▸ GIVEN ENTRIES:
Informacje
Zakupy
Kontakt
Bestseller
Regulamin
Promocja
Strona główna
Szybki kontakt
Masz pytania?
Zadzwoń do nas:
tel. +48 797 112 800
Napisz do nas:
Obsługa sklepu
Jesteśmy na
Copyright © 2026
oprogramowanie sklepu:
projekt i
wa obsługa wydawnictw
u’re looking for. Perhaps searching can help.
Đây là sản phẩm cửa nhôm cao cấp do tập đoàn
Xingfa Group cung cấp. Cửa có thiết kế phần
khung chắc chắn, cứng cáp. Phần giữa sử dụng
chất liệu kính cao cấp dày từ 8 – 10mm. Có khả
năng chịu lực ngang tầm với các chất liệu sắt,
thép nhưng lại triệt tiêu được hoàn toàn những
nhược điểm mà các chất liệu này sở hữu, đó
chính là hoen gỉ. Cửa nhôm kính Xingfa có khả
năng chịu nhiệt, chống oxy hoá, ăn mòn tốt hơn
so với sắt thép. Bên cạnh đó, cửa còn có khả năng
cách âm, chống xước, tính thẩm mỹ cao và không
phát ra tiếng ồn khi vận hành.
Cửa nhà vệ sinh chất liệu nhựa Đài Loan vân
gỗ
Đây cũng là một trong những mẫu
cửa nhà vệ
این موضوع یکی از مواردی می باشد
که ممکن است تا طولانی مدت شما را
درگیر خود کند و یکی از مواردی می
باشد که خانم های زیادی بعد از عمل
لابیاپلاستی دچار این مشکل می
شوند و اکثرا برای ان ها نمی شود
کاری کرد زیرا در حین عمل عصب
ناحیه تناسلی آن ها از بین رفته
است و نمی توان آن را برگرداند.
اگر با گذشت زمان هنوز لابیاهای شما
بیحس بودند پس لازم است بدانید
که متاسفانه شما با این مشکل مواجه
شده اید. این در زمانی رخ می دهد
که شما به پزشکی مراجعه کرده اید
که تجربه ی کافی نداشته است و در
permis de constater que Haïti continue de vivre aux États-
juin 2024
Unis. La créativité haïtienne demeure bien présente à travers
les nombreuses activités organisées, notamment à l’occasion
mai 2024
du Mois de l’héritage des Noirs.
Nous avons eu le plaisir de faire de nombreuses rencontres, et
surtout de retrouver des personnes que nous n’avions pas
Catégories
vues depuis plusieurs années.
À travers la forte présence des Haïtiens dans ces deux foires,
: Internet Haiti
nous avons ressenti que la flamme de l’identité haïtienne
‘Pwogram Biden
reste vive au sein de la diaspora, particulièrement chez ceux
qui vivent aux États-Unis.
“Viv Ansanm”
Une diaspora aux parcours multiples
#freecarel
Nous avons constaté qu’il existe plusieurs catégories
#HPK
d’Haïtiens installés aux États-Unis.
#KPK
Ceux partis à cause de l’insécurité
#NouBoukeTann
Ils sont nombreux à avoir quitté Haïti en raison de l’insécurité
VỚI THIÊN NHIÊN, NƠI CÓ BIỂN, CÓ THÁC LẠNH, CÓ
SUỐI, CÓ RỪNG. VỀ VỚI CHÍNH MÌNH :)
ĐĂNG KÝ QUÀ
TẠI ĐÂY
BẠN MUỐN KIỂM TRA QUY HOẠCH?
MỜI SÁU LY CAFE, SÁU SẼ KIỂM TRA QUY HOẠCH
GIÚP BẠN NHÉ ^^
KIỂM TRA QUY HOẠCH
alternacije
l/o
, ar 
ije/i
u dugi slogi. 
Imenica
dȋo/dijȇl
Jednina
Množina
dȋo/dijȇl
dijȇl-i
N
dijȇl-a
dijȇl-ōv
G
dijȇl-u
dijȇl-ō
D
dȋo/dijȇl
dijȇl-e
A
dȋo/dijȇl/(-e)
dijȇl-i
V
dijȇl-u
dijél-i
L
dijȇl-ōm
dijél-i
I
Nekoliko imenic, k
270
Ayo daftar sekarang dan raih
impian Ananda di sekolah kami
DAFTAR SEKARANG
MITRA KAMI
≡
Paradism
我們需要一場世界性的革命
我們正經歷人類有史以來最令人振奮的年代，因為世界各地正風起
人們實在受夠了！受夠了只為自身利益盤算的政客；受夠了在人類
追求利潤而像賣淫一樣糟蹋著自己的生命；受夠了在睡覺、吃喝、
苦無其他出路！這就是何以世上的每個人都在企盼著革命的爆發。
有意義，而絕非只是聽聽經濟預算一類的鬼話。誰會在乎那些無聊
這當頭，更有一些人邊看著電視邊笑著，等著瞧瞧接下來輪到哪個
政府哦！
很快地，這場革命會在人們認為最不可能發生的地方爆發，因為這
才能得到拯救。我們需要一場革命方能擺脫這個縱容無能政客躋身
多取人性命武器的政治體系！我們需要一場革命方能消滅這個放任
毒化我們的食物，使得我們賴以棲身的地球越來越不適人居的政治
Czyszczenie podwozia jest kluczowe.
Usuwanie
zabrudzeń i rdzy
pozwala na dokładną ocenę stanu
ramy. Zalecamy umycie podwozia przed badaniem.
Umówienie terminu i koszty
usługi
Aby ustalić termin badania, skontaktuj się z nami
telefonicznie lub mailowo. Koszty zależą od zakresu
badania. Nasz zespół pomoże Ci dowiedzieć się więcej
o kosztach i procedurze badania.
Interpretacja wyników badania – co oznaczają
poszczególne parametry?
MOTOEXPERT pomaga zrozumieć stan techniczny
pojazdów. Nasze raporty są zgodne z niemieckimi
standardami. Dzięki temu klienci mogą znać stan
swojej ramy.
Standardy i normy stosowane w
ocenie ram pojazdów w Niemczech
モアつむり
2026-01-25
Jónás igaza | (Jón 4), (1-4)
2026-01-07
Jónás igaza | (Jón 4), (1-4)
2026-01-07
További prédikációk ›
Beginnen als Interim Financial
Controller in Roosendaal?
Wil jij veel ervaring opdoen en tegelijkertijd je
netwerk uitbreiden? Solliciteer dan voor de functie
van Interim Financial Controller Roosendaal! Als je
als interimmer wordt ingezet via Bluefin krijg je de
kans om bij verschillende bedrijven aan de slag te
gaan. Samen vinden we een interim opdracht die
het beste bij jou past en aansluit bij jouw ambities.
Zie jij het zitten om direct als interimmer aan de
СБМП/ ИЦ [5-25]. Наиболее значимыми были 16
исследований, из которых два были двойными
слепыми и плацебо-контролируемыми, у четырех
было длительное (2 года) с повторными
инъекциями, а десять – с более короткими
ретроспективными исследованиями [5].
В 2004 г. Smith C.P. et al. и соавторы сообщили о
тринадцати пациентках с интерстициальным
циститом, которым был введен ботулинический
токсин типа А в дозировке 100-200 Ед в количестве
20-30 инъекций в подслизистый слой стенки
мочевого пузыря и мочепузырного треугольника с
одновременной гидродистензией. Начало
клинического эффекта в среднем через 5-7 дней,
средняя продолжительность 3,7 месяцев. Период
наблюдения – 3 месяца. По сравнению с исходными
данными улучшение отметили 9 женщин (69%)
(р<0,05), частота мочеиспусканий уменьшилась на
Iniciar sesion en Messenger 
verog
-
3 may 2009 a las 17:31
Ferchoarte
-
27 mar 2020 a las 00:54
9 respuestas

▸ REQUIREMENT: Show me all lines in the records that contain "chịu".

▸ EXPECTED ANSWER:
năng chịu lực ngang tầm với các chất liệu sắt,
năng chịu nhiệt, chống oxy hoá, ăn mòn tốt hơn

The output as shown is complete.